Hay, en efecto, un conflicto, un combate entre los hombres y los monstruos. Están, esos todavía-no-cadáveres (morituri perpetuos), en lugar de nada, en un umbral entre naturaleza y cultura. Hay un conflicto entre dominio y seducción. La seducción es la seducción de la muerte, del vacío, del silencio, de la nada.
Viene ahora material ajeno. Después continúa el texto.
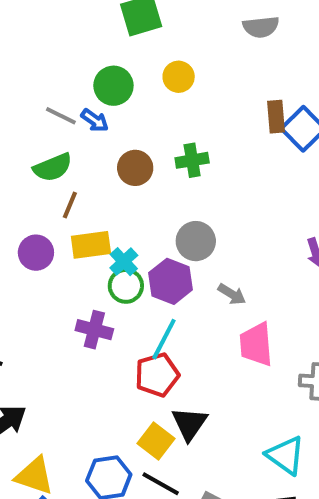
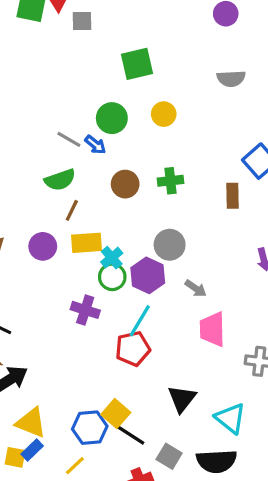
brown rectangle: (276, 117) -> (233, 196), moved
black triangle: (189, 424) -> (182, 399), moved
yellow square: (156, 441) -> (116, 414), moved

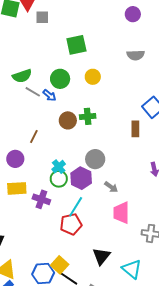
green semicircle: (60, 180) -> (22, 76), moved
green cross: (170, 181) -> (88, 116), moved
yellow rectangle: (87, 243) -> (17, 188), moved

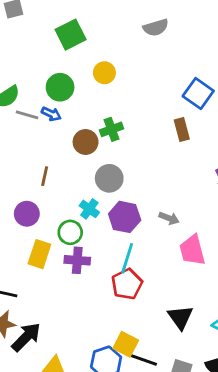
gray circle: (95, 159) -> (109, 178), moved
green circle: (59, 179) -> (70, 232), moved
yellow rectangle: (17, 188) -> (39, 254), turned -54

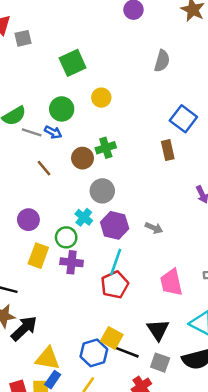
gray semicircle: (156, 28) -> (162, 61), moved, turned -60
brown line: (45, 176) -> (44, 168), moved, turned -54
pink trapezoid: (192, 250) -> (171, 282), moved
black triangle: (180, 317) -> (158, 330), moved

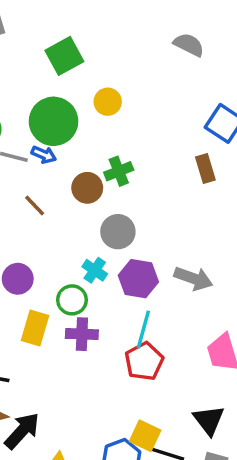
gray semicircle: (162, 61) -> (189, 45), turned -75
green circle: (62, 109) -> (54, 121), size x1.4
gray arrow: (154, 228) -> (193, 278), size x1.5

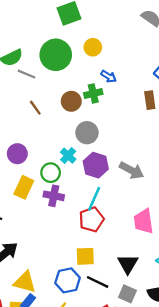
blue arrow: (44, 155) -> (109, 76), moved
yellow square: (145, 436) -> (85, 256), moved, turned -36

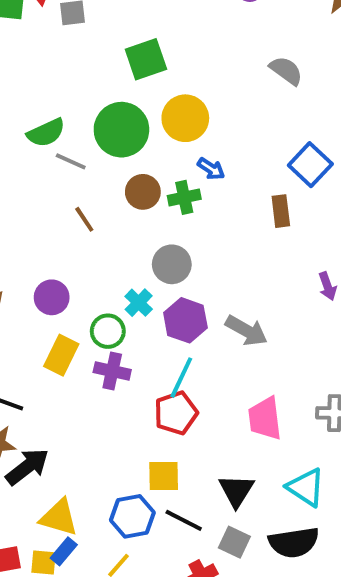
yellow circle: (93, 47) -> (185, 118), size x1.5
brown circle: (71, 101) -> (143, 192), moved

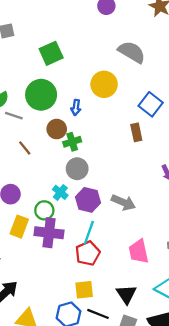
gray semicircle: (286, 71) -> (132, 52), size x1.4
yellow circle: (185, 118) -> (104, 84), moved
blue arrow: (211, 169) -> (76, 108), moved, turned 70
green cross: (184, 197) -> (72, 142), moved
purple cross: (112, 371) -> (49, 233), size x1.4

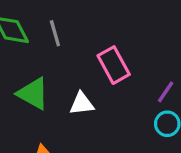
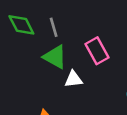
green triangle: (33, 94) -> (55, 57), moved

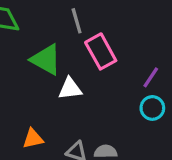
gray line: (54, 27) -> (77, 21), moved

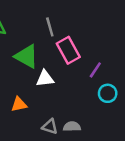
purple line: (151, 77) -> (95, 70), moved
orange triangle: (33, 139) -> (19, 104), moved

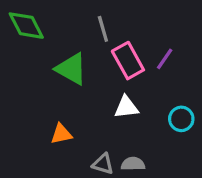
purple line: (95, 70) -> (165, 59), moved
white triangle: (45, 79) -> (126, 107), moved

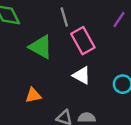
purple line: (165, 59) -> (119, 20), moved
white triangle: (126, 107) -> (82, 75), turned 36

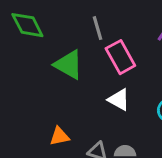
orange triangle: (33, 95) -> (59, 136), moved

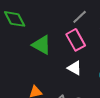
gray line: (98, 28) -> (80, 17), moved, turned 63

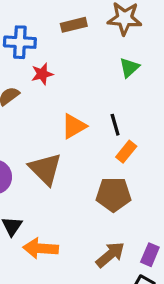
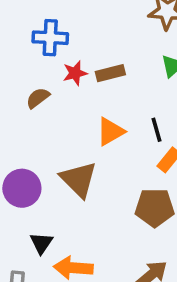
brown rectangle: (74, 25) -> (110, 73), moved

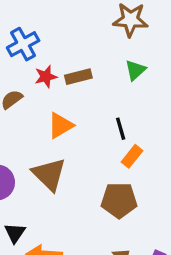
blue cross: (50, 38) -> (23, 44), turned -32
orange triangle: (110, 132) -> (60, 125), moved

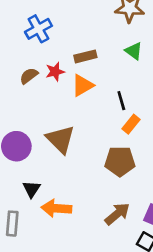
green triangle: (135, 70) -> (134, 51), turned -42
red star: (46, 77) -> (55, 72), moved
orange triangle: (60, 125) -> (83, 85), moved

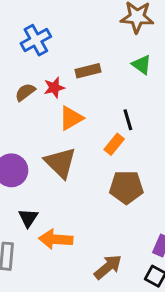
orange triangle: (83, 85) -> (71, 118), moved
orange rectangle: (131, 124) -> (114, 144), moved
brown arrow: (117, 214) -> (108, 267), moved

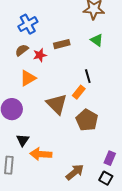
brown semicircle: (25, 92) -> (22, 50), moved
orange triangle: (71, 118) -> (28, 78), moved
brown triangle: (60, 163) -> (57, 104), moved
brown pentagon: (126, 187) -> (87, 120), turned 30

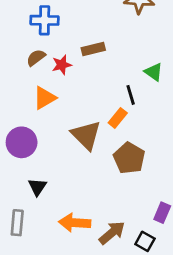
blue cross: (28, 24) -> (45, 20), turned 30
green triangle: (97, 40) -> (154, 72), moved
orange arrow: (41, 154) -> (75, 223), moved
black square: (106, 178) -> (145, 241), moved

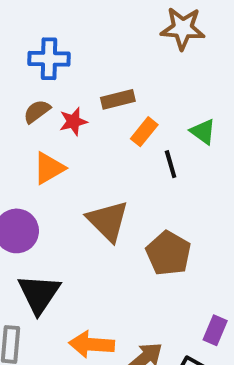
orange rectangle: (118, 118) -> (144, 132), moved
black triangle: (37, 187) -> (39, 294), size x1.6

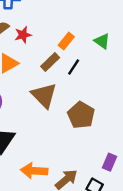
brown rectangle: (118, 99) -> (50, 62), moved, turned -30
black line: (171, 164) -> (74, 67), moved, turned 49

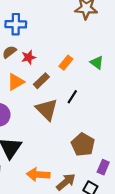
brown rectangle: (50, 62) -> (41, 81), moved
black line: (74, 67) -> (72, 97), moved
brown pentagon: (81, 115) -> (83, 145), moved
La fuerza de seducción de los fantasmas es real (el goce) y su potencia, ilimitada.
Más penoso que haber abandonado a los fantasmas a su suerte (que ya ni callando consiguen lo que quieren de los tarados que se les aproximan) es todavía el simulacro, la adulteración narrativa de la que Kafka culpa a Odiseo al final de su relato: haber decidido el “entre-lugar” de la fantasmagoría en favor del mito y la cultura, haberse condenado a salvarse de una seducción que nunca sucedió realmente, haberse puesto en el lugar de la pequeña astucia de la razón para mejor preparar su regreso a la cápsula patriótica, a los cultivos nativos, al tejido…
Odiseo, lo quiera o no, no puede sino volver a su casa y a sus medios pueriles de supervivencia. Nosotros, tal vez, “podemos preferir el señuelo al duelo, o al menos podemos reconocer que hay un tiempo del señuelo”[45].